Saturday, April 04, 2009

Do a demo for us!

My van, fully loaded. There are two Dobermans and a Min Pin under there, and you can't even see the other tunnel...

Now that it's out of the van, it looks a bit more organized.

Ginger takes a break in a lull between crowds.

Jura goes after a thrown toy as a reward.

Vegas, Mr. Suave and Persuasive. Do you have a treat for me? I am starving you know.

"Come do a demo for us" they say. "It's for a great cause, and you'll get a lot of exposure."

And they're right of course. It is always for a great cause, and it is super exposure for our training center. And we enjoy doing them. So we usually do at least two or three a year, and yet we also turn down several others each year. Why?

Because holy beejeebus, it's a crapload of work.

Today, we had a demo at the MU Veterinary Teaching Hospital Open House. We were set for three performances of 10-15 minutes each at 10:30, 11:30, and 12:30. For this Open House, we spent several hours copying brochures and locating our other paperwork (enrollment forms, business cards, the form for our new summer camp for kids, etc). Then we went to the training center last night and pulled two sets of 6 weave poles, 8 metal 4' solid-base jumps, two 15' tunnels, 8 tunnel weights, poles and bars, 20 sets of ring gates, feet to go on the ring gates so they'd stand up, the CCSC sign (digging frantically in the closet to find the darn thing), one of our exercise balls, rally signs and stands, cones, and chairs. I also made sure we had sun screen, paperclips and clipboards. For the dogs I had treats and their training bags, but that stays pretty prepped.
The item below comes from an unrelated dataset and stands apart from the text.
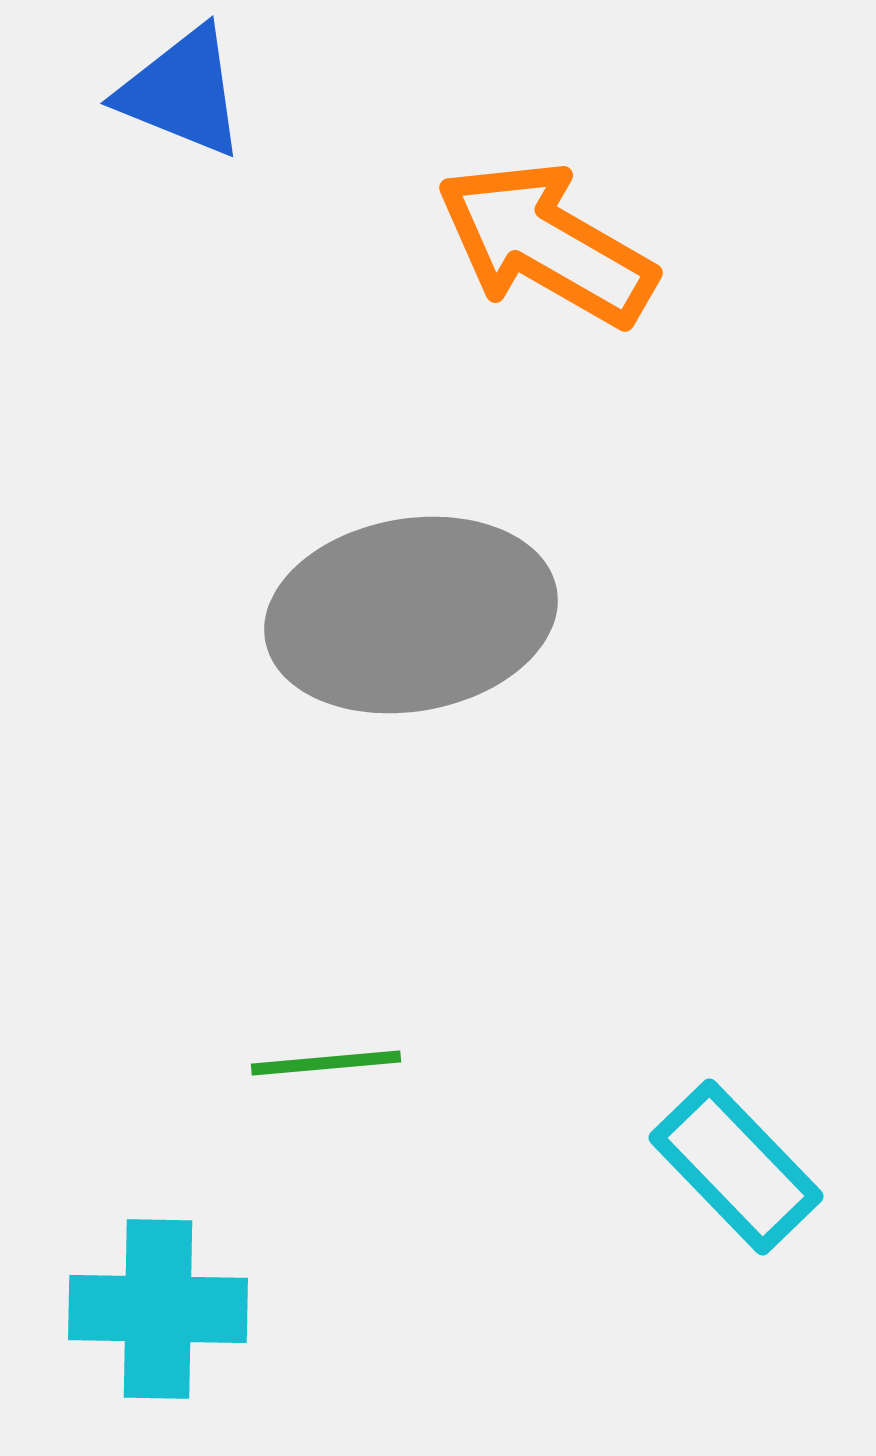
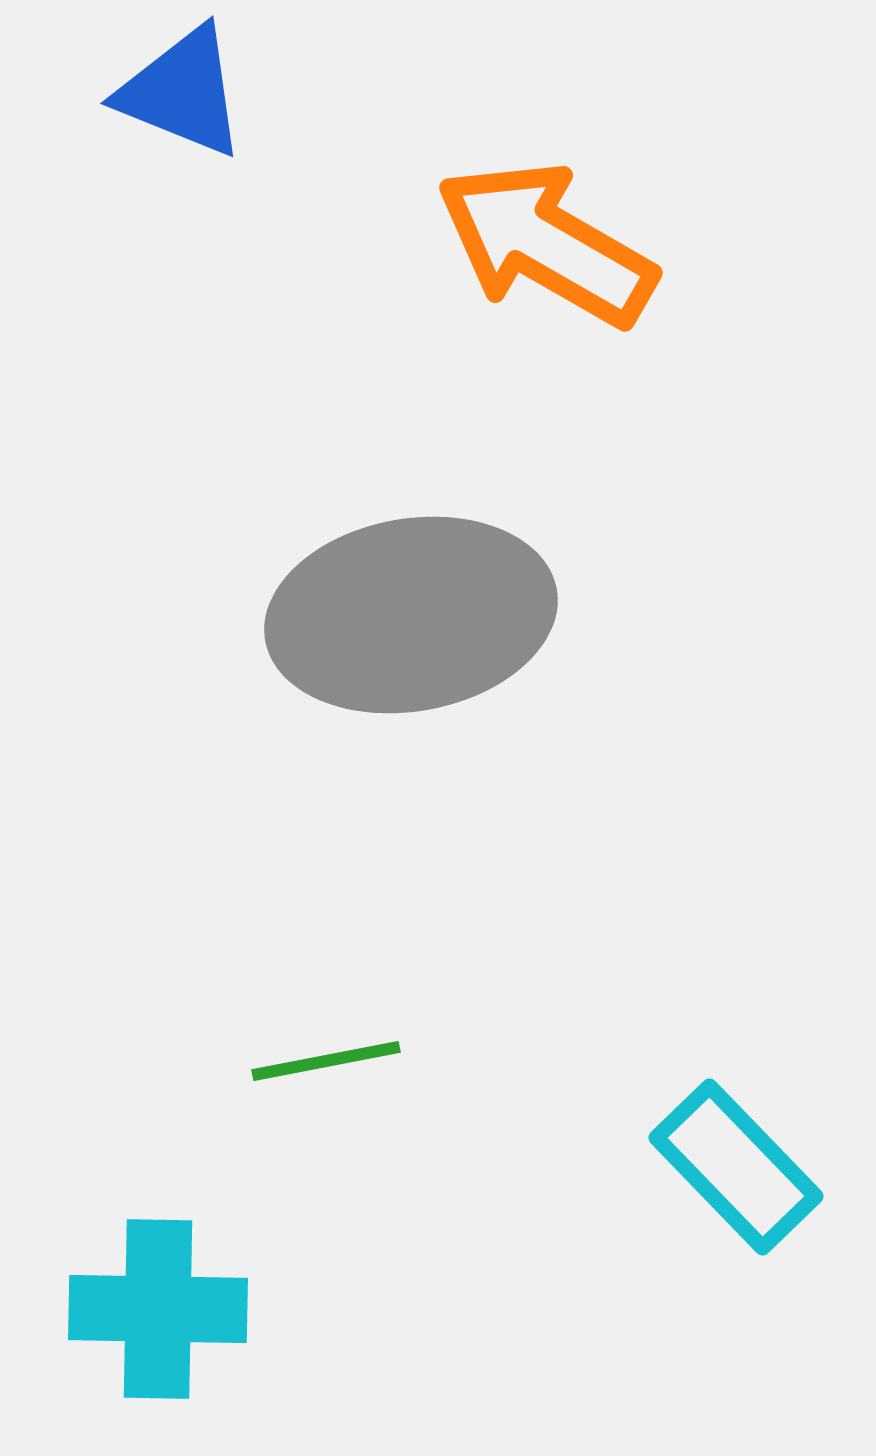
green line: moved 2 px up; rotated 6 degrees counterclockwise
Then this morning we had to load it all. Two other people had already loaded the gates, rally stuff, and paperwork. I arrived at our building before 8:00 a.m. and loaded the two tunnels, weights, four of the metal jumps, all of the jump bars and both sets of weave poles. All on top of three dogs. I found I couldn't fit the rest of the metal jumps in, so instead went and pulled four more jumps, our freestanding wing jumps.

Off to breakfast, then we arrived at the site at 9:30. After some confusion about where we actually were supposed to be, we now had to unload everything and set up our rings. We started setting ring gates only to find that one Bachelor's Degree (me) and one PhD (Ginger) can't count for snot. We needed 26 sets of ring gates for the size rings we wanted, not 20. But having learned the hard way that at demos you always gate everything, we made our rings smaller instead of leaving gates out. If you don't gate everything, people try to drag their dogs through tunnels and over jumps willy-nilly, willing or not. Since we don't like to see dogs traumatized for life by well-meaning but naive owners, we gate. Today we also had to deal with high winds, so we ended up using tracking stakes from Steve and Jamie's van to help hold things down.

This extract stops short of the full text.